Now 11 seasons in, Formula E has come a long way from its sometimes chaotic early days and those mid-race pitstops to change cars. Car swaps went away a long time ago, but when the series gets back to racing next month in Jeddah, Saudi Arabia, the mid-race pit stop will be back. Except this time, the cars will be quickly recharged by powerful 600 kW fast chargers.
The new race feature, which Formula E is calling "pit boost," is a 30-second pitstop, during which time the car receives a 600 kW fast charge—more than twice as much power as a Tesla Supercharger—that adds 10 percent (3.85 kWh) to the battery's state of charge. It's mandatory for every car in the race, but a team is only allowed to charge one of its two cars at a time and only within a specified window of time during the race.
Some people are probably going to be unimpressed with the length of the stops—while they're shorter than you might see at a prototype stop at Le Mans or Daytona, you also won't see mechanics running around changing tires. We're also talking an order of magnitude longer than a current Formula 1 pitstop, which will no doubt be used as ammunition by Formula E's detractors, just as the lap-time comparisons are.

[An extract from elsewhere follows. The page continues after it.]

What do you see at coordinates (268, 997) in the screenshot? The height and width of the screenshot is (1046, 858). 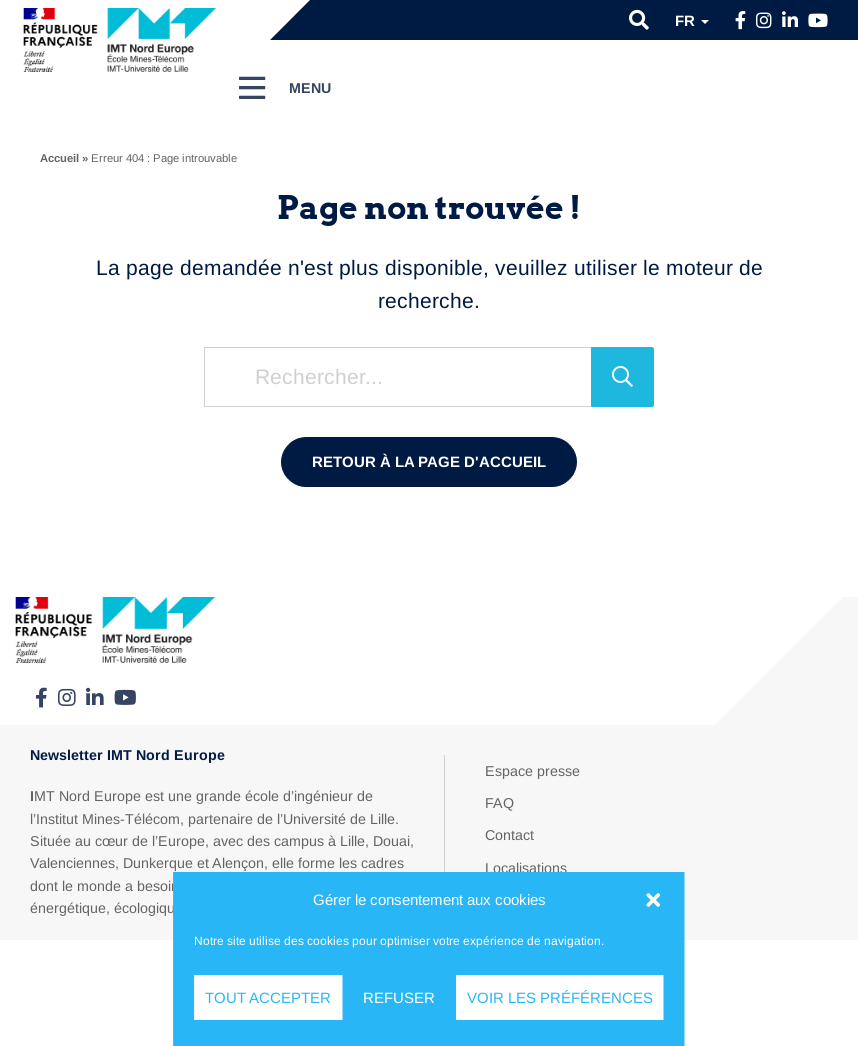 I see `Tout accepter` at bounding box center [268, 997].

But the laws of physics are what they are. You can only safely put so much energy into a battery in a given time. Any recharge of a significant percent of the battery's state of charge would take several minutes, and that's really not conducive to an entertaining sprint race. (And it's not like the TV director would spend the entire time focusing on a car in the pits instead of all the other cars racing.)
Trying new stuff
Pit boost joins attack mode in the Formula E box of tricks. The sport has never been afraid to try new things as a way to entertain the fans, and although not every experiment has been a raging success, others cannot be written off as failures.